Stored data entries

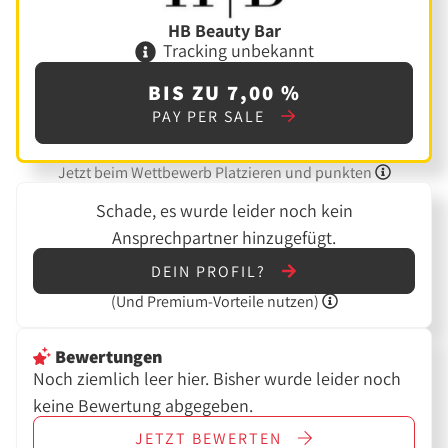
HB Beauty Bar
Tracking unbekannt
BIS ZU 7,00 %
PAY PER SALE
Jetzt beim Wettbewerb Platzieren und punkten
Schade, es wurde leider noch kein
Ansprechpartner hinzugefügt.
DEIN PROFIL?
(Und
Premium-Vorteile nutzen)
Bewertungen
Noch ziemlich leer hier. Bisher wurde leider noch
keine Bewertung abgegeben.
JETZT
BEWERTEN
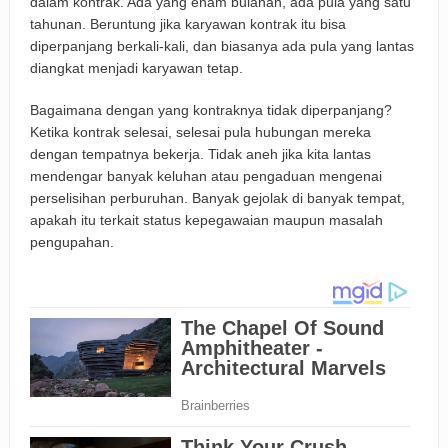
dalam kontrak. Ada yang enam bulanan, ada pula yang satu
tahunan. Beruntung jika karyawan kontrak itu bisa
diperpanjang berkali-kali, dan biasanya ada pula yang lantas
diangkat menjadi karyawan tetap.
Bagaimana dengan yang kontraknya tidak diperpanjang?
Ketika kontrak selesai, selesai pula hubungan mereka
dengan tempatnya bekerja. Tidak aneh jika kita lantas
mendengar banyak keluhan atau pengaduan mengenai
perselisihan perburuhan. Banyak gejolak di banyak tempat,
apakah itu terkait status kepegawaian maupun masalah
pengupahan.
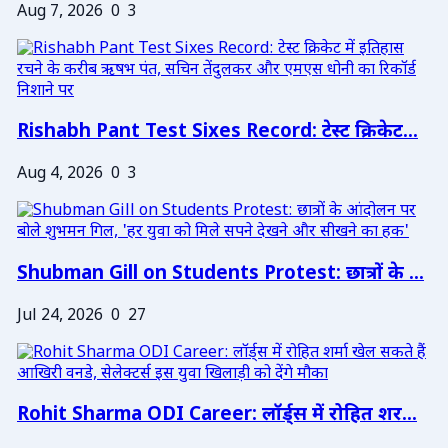
Aug 7, 2026
0
3
Rishabh Pant Test Sixes Record: टेस्ट क्रिकेट...
Aug 4, 2026
0
3
Shubman Gill on Students Protest: छात्रों के ...
Jul 24, 2026
0
27
Rohit Sharma ODI Career: लॉर्ड्स में रोहित शर...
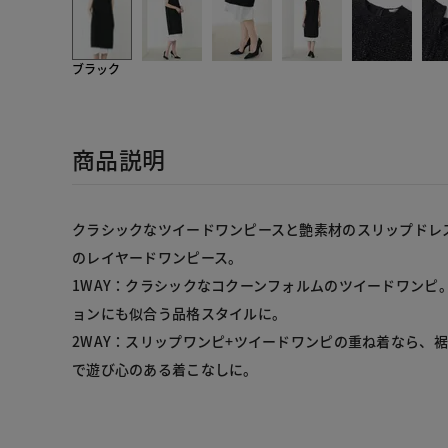
ブラック
商品説明
クラシックなツイードワンピースと艶素材のスリップドレ
のレイヤードワンピース。
1WAY：クラシックなコクーンフォルムのツイードワンピ
ョンにも似合う品格スタイルに。
2WAY：スリップワンピ+ツイードワンピの重ね着なら、
で遊び心のある着こなしに。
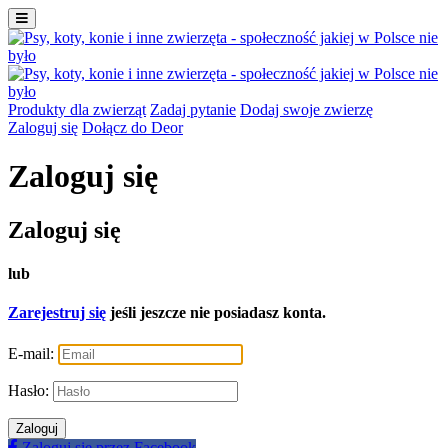
Produkty dla zwierząt
Zadaj pytanie
Dodaj swoje zwierzę
Zaloguj się
Dołącz do Deor
Zaloguj się
Zaloguj się
lub
Zarejestruj się
jeśli jeszcze nie posiadasz konta.
E-mail:
Hasło:
Zaloguj
Zaloguj się przez Facebook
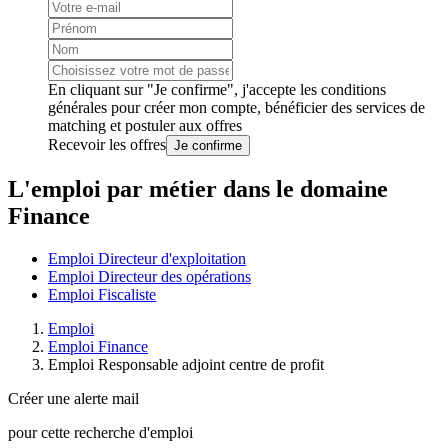
En cliquant sur "Je confirme", j'accepte les
conditions
générales
pour créer mon compte, bénéficier des services de
matching et postuler aux offres
Recevoir les offres
Je confirme
L'emploi par métier dans le domaine
Finance
Emploi Directeur d'exploitation
Emploi Directeur des opérations
Emploi Fiscaliste
Emploi
Emploi Finance
Emploi Responsable adjoint centre de profit
Créer une alerte mail
pour cette recherche d'emploi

About this exercise => From the first line to the last, return the records exactly and leave the pictures behind.

Reply to the task =>
HB Beauty Bar
Tracking unbekannt
BIS ZU 7,00 %
PAY PER SALE
Jetzt beim Wettbewerb Platzieren und punkten
Schade, es wurde leider noch kein
Ansprechpartner hinzugefügt.
DEIN PROFIL?
(Und
Premium-Vorteile nutzen)
Bewertungen
Noch ziemlich leer hier. Bisher wurde leider noch
keine Bewertung abgegeben.
JETZT
BEWERTEN
dalam kontrak. Ada yang enam bulanan, ada pula yang satu
tahunan. Beruntung jika karyawan kontrak itu bisa
diperpanjang berkali-kali, dan biasanya ada pula yang lantas
diangkat menjadi karyawan tetap.
Bagaimana dengan yang kontraknya tidak diperpanjang?
Ketika kontrak selesai, selesai pula hubungan mereka
dengan tempatnya bekerja. Tidak aneh jika kita lantas
mendengar banyak keluhan atau pengaduan mengenai
perselisihan perburuhan. Banyak gejolak di banyak tempat,
apakah itu terkait status kepegawaian maupun masalah
pengupahan.
Aug 7, 2026
0
3
Rishabh Pant Test Sixes Record: टेस्ट क्रिकेट...
Aug 4, 2026
0
3
Shubman Gill on Students Protest: छात्रों के ...
Jul 24, 2026
0
27
Rohit Sharma ODI Career: लॉर्ड्स में रोहित शर...
ブラック
商品説明
クラシックなツイードワンピースと艶素材のスリップドレ
のレイヤードワンピース。
1WAY：クラシックなコクーンフォルムのツイードワンピ
ョンにも似合う品格スタイルに。
2WAY：スリップワンピ+ツイードワンピの重ね着なら、
で遊び心のある着こなしに。
Produkty dla zwierząt
Zadaj pytanie
Dodaj swoje zwierzę
Zaloguj się
Dołącz do Deor
Zaloguj się
Zaloguj się
lub
Zarejestruj się
jeśli jeszcze nie posiadasz konta.
E-mail:
Hasło:
Zaloguj
Zaloguj się przez Facebook
En cliquant sur "Je confirme", j'accepte les
conditions
générales
pour créer mon compte, bénéficier des services de
matching et postuler aux offres
Recevoir les offres
Je confirme
L'emploi par métier dans le domaine
Finance
Emploi Directeur d'exploitation
Emploi Directeur des opérations
Emploi Fiscaliste
Emploi
Emploi Finance
Emploi Responsable adjoint centre de profit
Créer une alerte mail
pour cette recherche d'emploi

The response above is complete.